Una tercera debilidad se puede encontrar en la naturaleza, concepto otra vez de moda tras la aparición del ecologismo. Si yo tengo una naturaleza, entonces ella, por un lado, es mi fortaleza, porque la naturaleza es principio de operaciones. Pero, por otro lado, es mi debilidad, porque la naturaleza me ha sido dada, y, como dada, no es obra mía. Mi naturaleza es, en cierta medida, un pasado con respecto a mí. Si fuese un futuro yo la podría construir, pero es un pasado. Y hay al menos otros dos puntos más en los que se muestra la debilidad del espíritu. Uno es el deseo. Pasamos ahora a la voluntad. Desear algo supone que lo deseado en cierta medida se me impone, yo no puedo desear más que porque hay algo que atrae arrastra mi atención y me empuja a querer alcanzarlo. Si esto es así, lo deseado tiene una cierta fuerza con respecto a mí; yo, una vez más, soy débil [9]. Este punto está muy claro, por ejemplo -como es sabido- en la disputa filosófica de Nietzsche contra Schopenhauer. Nietzsche rechaza la interpretación schopenhaueriana de la voluntad como mero deseo precisamente por esto. Si la voluntad es mero deseo entonces no somos más que pura debilidad. Pero eso no lo acepta Nietzsche. La voluntad es voluntad de poder. No puede admitir de ninguna manera que la voluntad sea deseo, porque eso sería tanto como volver a reintroducir aquello que el humanismo había querido apartar, a saber, la debilidad del espíritu.
Todavía hay un rasgo en el cual se puede ver -a mi juicio- dicha debilidad: en el uso amoroso de la voluntad. Amar supone un uso no dominativo de la voluntad. Amar es poseer, pero no en forma dominativa, sino respetuosa con el ser. Se trata, pues, de debilidad.

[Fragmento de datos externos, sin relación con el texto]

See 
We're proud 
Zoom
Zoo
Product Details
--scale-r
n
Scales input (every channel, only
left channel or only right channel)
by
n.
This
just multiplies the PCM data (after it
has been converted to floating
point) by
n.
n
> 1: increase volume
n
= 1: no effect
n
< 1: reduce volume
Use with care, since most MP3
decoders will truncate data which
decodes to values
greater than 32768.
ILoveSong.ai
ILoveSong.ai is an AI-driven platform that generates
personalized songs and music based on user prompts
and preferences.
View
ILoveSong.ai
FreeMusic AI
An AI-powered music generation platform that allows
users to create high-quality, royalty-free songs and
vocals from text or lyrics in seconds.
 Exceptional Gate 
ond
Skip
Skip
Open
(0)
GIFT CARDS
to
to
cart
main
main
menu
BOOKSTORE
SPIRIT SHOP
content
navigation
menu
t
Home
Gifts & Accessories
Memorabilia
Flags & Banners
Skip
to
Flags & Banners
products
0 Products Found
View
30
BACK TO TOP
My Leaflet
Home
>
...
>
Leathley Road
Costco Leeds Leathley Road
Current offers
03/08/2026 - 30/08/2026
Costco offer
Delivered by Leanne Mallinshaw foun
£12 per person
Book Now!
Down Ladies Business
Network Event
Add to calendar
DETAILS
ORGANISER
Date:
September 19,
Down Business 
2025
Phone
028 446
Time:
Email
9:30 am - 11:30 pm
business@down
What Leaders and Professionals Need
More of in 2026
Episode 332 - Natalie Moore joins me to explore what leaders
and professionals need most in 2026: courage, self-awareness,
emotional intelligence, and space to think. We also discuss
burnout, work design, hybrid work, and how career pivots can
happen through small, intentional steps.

Así pues, el espíritu humano, tanto desde el punto de vista de su constitución, como de su uso intelectivo, como de su uso voluntario, parece mostrar varios rasgos de debilidad, y esos rasgos debería borrarlos una filosofía que proclame la fortaleza del espíritu. Es lo que se ha intentado en la filosofía moderna, con un programa consecuente, a partir, sobre todo, del siglo XIX. Tal vez Nietzsche, inspirador del existencialismo, sea el pensador que ha sacado, en este sentido, las consecuencias de la modernidad con más clara lucidez. Se proclama que nosotros tenemos que ver fundamentalmente con el futuro. Nosotros no tenemos naturaleza, dirá luego el existencialismo inspirado en Nietzsche, sino que construimos nuestro ser. No tenemos una naturaleza dada, dice Jean-Paul Sartre, un lector avezado de Nietzsche. De otro lado, el intelecto es un mero instrumento de la voluntad, como señala expresis verbis el mismo Nietzsche. El pragmatismo en el fondo dice eso también. Lo dice Ortega y Gasset: recuérdese su noción de beatería de la cultura [10]. Si el intelecto es instrumental con respecto a la voluntad desaparecen los problemas de debilidad que surgían en la interpretación clásica. De manera que ya se ha quitado la debilidad por parte del intelecto, por parte de la naturaleza y por parte del pasado. Y si la voluntad es voluntad de poder tampoco es débil. Eso es justamente lo que repite Nietzsche: la voluntad no es deseo y la voluntad no es amor. Porque además es característico de la filosofía moderna el abandono del sentido clásico del amor. No sólo el Humanismo puede acusar a la filosofía escolástica y a la religión católica de pervertir el espíritu [11]. También lo contrario se puede dar. La acusación al Humanismo de cometer un pecado contra el espíritu: no aceptar el valor especulativo del uso amoroso de la voluntad.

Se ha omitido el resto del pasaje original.